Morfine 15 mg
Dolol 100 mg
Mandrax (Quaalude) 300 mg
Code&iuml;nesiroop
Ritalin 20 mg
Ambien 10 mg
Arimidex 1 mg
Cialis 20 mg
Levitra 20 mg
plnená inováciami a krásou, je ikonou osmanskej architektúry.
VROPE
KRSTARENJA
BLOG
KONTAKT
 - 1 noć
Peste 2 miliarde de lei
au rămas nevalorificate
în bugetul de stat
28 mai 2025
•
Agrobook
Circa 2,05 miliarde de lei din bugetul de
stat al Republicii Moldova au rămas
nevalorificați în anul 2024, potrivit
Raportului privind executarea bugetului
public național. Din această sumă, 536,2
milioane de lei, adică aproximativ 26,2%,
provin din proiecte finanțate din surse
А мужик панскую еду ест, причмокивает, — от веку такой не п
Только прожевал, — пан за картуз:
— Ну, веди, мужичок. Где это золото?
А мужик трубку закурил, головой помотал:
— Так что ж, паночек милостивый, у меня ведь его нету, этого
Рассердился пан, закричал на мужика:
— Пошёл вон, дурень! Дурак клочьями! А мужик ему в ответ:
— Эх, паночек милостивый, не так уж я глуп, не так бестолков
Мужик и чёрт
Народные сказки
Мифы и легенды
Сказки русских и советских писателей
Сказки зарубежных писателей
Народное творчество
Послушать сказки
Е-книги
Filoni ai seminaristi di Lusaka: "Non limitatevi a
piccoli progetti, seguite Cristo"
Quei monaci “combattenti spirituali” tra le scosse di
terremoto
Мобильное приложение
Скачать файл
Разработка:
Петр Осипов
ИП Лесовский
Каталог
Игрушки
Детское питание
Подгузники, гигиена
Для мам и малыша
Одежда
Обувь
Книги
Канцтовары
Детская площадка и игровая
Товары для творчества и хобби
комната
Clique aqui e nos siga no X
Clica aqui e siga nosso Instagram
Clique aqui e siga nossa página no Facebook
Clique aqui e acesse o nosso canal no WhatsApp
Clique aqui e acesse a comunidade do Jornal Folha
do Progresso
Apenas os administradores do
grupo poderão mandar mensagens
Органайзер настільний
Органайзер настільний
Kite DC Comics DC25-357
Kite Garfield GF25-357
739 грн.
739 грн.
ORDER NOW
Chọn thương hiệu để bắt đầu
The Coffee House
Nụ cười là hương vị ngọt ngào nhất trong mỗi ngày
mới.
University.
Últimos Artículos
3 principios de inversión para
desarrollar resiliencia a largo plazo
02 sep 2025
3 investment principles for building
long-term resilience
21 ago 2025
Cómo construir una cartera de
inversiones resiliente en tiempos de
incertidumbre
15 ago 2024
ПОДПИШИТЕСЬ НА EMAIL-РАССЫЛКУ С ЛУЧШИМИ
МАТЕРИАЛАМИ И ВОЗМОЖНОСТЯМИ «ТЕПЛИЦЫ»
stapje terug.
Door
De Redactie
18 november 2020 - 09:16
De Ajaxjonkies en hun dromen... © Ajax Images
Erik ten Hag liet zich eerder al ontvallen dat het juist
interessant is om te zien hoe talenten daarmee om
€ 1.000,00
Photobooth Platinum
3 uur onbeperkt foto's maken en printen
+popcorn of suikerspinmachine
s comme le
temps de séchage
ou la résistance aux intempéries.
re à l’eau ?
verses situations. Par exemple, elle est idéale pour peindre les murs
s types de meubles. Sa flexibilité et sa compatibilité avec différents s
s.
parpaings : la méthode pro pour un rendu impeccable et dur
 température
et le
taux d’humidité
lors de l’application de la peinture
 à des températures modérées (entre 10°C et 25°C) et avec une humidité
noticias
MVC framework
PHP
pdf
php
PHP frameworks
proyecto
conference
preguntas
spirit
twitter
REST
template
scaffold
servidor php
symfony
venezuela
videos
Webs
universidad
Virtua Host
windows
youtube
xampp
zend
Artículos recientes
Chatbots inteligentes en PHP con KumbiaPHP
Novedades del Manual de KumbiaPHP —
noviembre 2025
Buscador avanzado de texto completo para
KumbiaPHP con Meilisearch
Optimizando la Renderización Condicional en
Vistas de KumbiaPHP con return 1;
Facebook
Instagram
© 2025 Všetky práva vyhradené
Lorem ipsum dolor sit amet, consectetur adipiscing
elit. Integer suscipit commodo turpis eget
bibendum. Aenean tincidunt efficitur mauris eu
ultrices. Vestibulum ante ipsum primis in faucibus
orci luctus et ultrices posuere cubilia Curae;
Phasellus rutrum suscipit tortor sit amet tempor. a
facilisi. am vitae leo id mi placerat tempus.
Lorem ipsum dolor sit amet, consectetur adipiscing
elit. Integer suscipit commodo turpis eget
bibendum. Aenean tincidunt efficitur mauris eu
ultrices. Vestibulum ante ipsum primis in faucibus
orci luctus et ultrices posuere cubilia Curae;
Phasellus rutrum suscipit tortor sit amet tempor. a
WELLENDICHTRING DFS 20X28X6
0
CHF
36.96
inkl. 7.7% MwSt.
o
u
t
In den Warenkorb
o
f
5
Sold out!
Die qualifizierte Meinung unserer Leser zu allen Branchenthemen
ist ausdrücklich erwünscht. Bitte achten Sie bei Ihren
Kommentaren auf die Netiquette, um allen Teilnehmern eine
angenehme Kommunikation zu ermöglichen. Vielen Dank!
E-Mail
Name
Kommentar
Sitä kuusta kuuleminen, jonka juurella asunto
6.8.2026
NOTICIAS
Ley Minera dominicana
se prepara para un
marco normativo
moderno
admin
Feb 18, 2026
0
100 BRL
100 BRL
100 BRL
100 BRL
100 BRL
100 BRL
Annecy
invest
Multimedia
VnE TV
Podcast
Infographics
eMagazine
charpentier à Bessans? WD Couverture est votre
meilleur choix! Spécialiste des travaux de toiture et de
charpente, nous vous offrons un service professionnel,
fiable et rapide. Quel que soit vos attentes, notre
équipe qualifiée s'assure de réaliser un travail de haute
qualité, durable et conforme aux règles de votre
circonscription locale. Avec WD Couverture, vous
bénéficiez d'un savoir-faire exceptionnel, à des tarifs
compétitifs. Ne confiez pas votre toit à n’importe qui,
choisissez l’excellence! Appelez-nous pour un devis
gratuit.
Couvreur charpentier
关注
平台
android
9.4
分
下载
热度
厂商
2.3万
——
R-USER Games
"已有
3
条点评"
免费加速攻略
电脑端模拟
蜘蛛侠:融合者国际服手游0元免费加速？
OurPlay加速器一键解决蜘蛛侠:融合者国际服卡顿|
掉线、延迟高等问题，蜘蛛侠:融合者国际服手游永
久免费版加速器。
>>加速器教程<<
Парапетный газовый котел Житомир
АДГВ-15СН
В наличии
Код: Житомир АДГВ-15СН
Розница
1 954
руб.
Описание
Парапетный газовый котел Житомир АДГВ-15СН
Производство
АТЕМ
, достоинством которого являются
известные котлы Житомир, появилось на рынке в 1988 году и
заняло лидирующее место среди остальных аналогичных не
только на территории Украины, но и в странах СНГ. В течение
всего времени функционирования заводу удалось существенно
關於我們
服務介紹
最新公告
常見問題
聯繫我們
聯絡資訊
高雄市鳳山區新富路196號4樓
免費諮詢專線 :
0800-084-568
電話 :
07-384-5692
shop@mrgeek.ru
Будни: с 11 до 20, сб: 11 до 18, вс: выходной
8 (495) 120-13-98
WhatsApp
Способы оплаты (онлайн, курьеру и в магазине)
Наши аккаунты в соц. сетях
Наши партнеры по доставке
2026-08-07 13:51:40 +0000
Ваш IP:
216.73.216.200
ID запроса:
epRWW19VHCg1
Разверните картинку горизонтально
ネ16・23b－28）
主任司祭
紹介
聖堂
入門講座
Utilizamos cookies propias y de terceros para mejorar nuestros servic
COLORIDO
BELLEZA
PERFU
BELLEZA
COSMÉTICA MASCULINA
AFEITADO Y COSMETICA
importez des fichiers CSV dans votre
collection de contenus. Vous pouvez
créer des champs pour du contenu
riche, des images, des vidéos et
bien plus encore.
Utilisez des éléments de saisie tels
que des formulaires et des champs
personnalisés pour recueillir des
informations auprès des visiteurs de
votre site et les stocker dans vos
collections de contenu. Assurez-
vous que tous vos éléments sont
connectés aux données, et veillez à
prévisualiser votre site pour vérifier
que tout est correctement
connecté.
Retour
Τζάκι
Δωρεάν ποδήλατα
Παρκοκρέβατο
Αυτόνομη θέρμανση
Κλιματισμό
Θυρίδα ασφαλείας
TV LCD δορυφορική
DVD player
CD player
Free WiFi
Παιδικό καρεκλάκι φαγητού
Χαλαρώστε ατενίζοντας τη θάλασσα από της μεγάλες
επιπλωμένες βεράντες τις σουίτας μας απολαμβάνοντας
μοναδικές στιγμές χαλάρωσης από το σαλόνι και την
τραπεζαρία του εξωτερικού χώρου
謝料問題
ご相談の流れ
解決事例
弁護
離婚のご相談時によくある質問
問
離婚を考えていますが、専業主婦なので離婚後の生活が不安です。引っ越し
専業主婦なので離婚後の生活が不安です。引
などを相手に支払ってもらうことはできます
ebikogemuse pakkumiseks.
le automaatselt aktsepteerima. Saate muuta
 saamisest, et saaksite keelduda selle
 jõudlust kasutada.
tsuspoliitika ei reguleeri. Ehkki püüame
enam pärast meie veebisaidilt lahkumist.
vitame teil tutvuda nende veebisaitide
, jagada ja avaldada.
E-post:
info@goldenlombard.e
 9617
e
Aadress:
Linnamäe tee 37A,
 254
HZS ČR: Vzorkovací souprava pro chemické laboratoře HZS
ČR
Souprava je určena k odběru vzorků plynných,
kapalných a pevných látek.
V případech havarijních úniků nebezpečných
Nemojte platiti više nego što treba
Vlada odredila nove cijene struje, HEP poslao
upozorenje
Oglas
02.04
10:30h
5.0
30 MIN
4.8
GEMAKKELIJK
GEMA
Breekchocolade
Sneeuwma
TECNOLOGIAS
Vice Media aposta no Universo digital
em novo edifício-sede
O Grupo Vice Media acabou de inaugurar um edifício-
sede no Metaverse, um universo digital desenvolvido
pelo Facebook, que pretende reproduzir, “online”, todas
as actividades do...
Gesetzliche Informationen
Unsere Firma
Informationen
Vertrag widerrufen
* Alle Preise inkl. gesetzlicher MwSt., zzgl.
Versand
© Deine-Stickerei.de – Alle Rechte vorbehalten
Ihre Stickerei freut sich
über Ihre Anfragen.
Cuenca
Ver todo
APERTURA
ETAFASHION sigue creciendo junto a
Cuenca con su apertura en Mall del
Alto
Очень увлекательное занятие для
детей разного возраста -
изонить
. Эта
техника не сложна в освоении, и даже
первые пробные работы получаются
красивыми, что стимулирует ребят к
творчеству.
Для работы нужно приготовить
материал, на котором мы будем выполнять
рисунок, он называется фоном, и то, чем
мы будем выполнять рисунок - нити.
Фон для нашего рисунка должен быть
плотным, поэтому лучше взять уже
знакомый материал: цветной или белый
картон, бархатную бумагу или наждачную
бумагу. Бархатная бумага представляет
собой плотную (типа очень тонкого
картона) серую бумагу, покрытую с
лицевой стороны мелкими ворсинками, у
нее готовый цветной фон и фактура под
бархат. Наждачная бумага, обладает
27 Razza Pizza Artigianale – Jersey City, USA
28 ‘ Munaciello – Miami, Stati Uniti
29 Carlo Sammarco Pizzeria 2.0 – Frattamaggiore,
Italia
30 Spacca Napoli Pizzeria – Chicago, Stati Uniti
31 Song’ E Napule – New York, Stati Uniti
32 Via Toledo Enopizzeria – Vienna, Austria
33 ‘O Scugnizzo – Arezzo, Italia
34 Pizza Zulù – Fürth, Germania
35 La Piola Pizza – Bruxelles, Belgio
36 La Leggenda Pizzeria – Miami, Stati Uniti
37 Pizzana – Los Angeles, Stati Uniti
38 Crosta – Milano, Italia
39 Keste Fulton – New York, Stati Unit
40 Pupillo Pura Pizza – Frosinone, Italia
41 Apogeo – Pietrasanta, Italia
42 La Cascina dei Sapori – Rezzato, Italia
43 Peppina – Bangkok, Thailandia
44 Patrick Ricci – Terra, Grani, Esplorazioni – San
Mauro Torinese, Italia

* * * * *

▶ YOUR ASSIGNMENT
Nothing beyond the lines from the start of the entries through the line with "Народные сказки" should appear. Repeat those lines exactly, both ends included.

▶ SOLUTION
Morfine 15 mg
Dolol 100 mg
Mandrax (Quaalude) 300 mg
Code&iuml;nesiroop
Ritalin 20 mg
Ambien 10 mg
Arimidex 1 mg
Cialis 20 mg
Levitra 20 mg
plnená inováciami a krásou, je ikonou osmanskej architektúry.
VROPE
KRSTARENJA
BLOG
KONTAKT
 - 1 noć
Peste 2 miliarde de lei
au rămas nevalorificate
în bugetul de stat
28 mai 2025
•
Agrobook
Circa 2,05 miliarde de lei din bugetul de
stat al Republicii Moldova au rămas
nevalorificați în anul 2024, potrivit
Raportului privind executarea bugetului
public național. Din această sumă, 536,2
milioane de lei, adică aproximativ 26,2%,
provin din proiecte finanțate din surse
А мужик панскую еду ест, причмокивает, — от веку такой не п
Только прожевал, — пан за картуз:
— Ну, веди, мужичок. Где это золото?
А мужик трубку закурил, головой помотал:
— Так что ж, паночек милостивый, у меня ведь его нету, этого
Рассердился пан, закричал на мужика:
— Пошёл вон, дурень! Дурак клочьями! А мужик ему в ответ:
— Эх, паночек милостивый, не так уж я глуп, не так бестолков
Мужик и чёрт
Народные сказки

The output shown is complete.